Kirk Knoernschild (who has created an interesting utility called JarAnalyzer that identifies dependencies among jar files) questioned how it could be possible to manage all the dependencies at lower-than-jar (like package) levels – aren’t there just too many dependencies? Nah…
All dependencies, at any level, roll up from specific lines of code. And yes, if you take a flat view of the world, there are an impossible number of dependencies to control.
However if you use the package hierarchy not just as an extension of the file-system, but as a “design” (or whatever term you prefer, I like “structural control”) medium, then the principle of divide-and-conquer can work as in any engineering discipline. If, at every point in the package hierarchy you have a “mind-sized-chunk” of design breakout, a scaleable design process is possible since the volume of dependencies to be controlled is drastically reduced.

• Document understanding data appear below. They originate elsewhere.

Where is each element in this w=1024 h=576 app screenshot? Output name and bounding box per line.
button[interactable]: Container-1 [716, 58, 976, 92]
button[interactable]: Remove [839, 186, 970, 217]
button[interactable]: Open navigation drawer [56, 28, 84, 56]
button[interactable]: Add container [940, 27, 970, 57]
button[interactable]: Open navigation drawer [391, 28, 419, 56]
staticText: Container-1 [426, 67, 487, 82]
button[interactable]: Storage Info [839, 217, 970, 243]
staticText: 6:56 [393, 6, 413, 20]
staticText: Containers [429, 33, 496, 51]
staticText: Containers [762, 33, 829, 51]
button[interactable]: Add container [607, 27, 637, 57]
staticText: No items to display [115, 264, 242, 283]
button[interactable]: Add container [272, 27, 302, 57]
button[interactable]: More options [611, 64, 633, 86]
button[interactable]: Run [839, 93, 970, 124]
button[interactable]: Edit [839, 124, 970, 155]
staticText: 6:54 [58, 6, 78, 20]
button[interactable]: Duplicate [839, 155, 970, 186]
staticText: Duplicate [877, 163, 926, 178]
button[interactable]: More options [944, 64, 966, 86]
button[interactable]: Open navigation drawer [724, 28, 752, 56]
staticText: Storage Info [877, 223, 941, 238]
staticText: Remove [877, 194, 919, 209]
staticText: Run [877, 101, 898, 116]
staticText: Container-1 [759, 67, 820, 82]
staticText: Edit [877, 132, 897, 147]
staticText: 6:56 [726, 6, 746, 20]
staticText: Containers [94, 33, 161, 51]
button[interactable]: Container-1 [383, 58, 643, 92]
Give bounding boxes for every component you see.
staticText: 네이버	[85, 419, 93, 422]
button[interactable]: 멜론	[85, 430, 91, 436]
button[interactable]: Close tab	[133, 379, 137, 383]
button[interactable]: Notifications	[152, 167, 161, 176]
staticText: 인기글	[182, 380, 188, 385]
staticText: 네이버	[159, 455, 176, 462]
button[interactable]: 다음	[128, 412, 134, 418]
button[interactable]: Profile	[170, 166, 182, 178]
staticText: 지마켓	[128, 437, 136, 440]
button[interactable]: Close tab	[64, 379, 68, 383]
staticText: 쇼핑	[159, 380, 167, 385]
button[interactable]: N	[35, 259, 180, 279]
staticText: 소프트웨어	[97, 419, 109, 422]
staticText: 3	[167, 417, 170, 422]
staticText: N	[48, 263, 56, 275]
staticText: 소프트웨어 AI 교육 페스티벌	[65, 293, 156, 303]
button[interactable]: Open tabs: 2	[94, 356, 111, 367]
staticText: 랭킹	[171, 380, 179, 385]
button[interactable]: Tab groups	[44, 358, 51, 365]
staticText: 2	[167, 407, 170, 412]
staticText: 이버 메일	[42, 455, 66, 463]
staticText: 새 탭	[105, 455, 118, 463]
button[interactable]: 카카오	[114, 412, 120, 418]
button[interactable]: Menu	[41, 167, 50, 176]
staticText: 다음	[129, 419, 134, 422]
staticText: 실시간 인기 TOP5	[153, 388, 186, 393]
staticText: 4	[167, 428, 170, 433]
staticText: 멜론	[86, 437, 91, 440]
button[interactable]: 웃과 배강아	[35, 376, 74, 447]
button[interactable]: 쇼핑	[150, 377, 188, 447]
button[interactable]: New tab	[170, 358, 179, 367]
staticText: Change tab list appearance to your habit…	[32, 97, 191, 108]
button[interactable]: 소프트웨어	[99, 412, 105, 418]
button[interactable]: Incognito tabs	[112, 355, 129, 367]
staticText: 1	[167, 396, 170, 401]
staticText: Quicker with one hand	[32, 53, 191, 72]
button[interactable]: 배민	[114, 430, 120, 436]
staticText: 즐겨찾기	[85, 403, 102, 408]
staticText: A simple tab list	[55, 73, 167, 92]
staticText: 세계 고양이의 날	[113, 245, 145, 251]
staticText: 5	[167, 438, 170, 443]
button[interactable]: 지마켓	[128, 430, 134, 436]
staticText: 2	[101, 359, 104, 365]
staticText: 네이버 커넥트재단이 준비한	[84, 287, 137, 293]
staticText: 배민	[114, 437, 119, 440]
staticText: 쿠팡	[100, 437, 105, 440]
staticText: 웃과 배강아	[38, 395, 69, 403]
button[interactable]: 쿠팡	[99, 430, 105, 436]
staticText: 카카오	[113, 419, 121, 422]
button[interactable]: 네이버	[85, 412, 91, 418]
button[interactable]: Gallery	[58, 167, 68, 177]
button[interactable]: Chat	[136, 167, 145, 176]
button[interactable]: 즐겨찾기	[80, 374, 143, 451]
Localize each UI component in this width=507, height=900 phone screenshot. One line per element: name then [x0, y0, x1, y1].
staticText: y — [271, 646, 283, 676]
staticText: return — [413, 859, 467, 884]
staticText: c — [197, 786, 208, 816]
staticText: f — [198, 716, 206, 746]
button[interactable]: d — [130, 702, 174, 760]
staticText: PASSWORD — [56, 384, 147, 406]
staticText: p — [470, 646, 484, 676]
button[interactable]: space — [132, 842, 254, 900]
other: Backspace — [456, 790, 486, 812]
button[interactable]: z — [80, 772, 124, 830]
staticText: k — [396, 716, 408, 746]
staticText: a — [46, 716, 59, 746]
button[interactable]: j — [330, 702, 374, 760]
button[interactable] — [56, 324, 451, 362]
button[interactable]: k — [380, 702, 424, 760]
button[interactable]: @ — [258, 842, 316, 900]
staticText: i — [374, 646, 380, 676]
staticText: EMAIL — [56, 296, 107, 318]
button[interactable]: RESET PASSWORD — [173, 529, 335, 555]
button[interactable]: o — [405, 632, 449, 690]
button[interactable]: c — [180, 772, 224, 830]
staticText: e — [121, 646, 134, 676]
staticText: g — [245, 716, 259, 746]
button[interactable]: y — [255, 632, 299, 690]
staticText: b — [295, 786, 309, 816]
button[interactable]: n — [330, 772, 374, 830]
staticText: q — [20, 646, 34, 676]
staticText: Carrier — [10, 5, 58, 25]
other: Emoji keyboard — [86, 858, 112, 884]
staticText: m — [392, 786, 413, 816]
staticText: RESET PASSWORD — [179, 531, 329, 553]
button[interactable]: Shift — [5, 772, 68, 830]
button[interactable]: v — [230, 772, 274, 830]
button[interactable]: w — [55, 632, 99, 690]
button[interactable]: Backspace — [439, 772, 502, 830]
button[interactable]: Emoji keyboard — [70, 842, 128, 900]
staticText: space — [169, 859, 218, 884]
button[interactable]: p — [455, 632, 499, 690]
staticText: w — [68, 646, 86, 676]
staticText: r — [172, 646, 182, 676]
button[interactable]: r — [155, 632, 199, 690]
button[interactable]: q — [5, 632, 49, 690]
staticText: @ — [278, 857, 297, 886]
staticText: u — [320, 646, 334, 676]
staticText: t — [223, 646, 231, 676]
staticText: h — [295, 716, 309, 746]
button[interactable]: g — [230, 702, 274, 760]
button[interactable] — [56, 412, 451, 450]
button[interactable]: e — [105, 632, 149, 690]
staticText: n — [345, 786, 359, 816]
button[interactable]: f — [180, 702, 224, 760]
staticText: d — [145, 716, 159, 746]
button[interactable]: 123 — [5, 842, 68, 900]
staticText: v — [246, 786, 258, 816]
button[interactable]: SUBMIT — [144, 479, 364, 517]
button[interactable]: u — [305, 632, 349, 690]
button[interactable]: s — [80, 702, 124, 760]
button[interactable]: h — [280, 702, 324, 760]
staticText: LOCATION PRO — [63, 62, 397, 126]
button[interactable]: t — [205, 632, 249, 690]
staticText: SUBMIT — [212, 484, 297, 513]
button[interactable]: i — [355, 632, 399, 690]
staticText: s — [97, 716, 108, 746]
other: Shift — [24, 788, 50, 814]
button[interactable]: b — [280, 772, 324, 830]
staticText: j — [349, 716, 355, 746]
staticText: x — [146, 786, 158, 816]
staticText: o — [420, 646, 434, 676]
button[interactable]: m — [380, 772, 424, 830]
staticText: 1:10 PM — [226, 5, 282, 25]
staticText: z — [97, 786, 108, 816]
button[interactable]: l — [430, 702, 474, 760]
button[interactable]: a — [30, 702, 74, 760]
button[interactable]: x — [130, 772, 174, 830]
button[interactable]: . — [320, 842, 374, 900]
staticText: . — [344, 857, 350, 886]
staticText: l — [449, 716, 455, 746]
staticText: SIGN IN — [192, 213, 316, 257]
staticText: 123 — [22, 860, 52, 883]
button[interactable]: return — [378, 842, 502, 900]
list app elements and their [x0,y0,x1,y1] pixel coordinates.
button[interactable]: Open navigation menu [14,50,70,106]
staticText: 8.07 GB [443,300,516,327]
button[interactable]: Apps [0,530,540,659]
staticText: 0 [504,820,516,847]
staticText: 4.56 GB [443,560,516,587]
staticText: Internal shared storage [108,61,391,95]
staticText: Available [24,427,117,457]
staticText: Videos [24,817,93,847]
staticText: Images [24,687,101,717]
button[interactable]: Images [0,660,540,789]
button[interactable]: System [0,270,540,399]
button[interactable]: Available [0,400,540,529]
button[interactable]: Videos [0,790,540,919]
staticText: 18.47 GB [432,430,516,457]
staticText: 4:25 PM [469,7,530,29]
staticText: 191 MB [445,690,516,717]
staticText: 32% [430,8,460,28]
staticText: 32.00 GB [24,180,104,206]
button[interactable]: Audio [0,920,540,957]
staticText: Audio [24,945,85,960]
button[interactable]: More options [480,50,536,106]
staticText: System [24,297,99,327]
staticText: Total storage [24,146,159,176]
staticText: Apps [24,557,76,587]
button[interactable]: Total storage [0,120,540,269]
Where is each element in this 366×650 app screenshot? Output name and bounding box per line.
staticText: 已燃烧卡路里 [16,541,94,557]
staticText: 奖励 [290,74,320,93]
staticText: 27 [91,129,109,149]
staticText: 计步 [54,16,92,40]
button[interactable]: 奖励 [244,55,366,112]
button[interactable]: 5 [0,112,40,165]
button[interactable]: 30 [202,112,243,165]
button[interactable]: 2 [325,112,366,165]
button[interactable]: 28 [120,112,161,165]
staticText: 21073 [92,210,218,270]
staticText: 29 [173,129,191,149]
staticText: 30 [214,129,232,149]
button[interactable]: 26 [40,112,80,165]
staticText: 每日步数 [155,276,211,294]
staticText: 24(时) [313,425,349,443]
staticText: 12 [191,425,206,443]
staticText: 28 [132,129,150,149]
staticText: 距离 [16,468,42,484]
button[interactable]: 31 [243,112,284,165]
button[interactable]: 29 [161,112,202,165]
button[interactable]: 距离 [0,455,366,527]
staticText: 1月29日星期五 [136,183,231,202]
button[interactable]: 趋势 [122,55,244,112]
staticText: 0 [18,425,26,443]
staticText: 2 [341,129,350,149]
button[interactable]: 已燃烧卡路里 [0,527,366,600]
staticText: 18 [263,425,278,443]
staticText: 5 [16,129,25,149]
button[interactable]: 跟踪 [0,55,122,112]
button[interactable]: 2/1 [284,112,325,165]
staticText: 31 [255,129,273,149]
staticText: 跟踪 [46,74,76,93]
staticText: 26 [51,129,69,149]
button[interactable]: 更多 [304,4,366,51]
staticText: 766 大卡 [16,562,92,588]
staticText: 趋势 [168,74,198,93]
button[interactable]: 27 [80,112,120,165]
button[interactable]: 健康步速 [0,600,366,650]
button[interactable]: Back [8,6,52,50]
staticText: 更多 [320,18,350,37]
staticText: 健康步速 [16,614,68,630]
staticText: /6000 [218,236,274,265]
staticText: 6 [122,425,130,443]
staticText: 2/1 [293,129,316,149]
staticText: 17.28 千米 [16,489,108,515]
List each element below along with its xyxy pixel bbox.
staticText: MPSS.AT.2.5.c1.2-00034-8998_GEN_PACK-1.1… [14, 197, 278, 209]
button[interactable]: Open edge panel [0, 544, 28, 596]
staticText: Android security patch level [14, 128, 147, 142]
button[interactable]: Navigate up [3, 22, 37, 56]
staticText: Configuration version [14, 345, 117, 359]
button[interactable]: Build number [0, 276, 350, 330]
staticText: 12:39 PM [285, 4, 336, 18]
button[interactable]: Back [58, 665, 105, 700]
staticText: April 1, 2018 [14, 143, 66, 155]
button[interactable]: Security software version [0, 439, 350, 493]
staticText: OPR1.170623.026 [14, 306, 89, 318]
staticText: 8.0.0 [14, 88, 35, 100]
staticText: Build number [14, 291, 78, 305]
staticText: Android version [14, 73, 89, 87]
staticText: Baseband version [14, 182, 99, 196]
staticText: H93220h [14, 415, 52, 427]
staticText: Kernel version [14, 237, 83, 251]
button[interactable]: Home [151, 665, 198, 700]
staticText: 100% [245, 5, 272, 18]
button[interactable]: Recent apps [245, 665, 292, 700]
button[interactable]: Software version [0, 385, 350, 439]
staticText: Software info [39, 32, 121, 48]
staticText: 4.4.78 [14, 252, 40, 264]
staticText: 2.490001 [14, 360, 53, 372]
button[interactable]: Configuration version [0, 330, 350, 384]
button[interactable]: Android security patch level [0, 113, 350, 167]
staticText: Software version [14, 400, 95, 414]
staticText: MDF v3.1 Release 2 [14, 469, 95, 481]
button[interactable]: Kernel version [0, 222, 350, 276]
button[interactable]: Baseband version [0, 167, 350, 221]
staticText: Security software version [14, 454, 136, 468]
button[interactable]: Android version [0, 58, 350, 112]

For example, if we have a flat (i.e. just one level of “hierarchy”) package design, and in a development iteration Class A.B becomes newly dependent on class X.Y, this has no “design” impact if there was already a dependency from any class in package A to any class in package X.
The volume of notable design changes is further reduced dramatically if we use a hierarchical package design since a new code-level dependency is now notable only if it creates a new dependency between 2 high-level packages *.P.Q.* and *.P.R.* if none of the code in any of the subpackages of Q previously depended on any of the code in any of the subpackages of R.
Controlling this quantity of dependencies is possible if you have a way of *seeing* how the dependencies roll up through the package hierarchy and a way to automatically detect the introduction of a notable dependency (Structure101 does this, naturally).
Of course, whether you want to keep the structure as-is on a project in which it has been out of control for a long time is a whole other question… more on this later.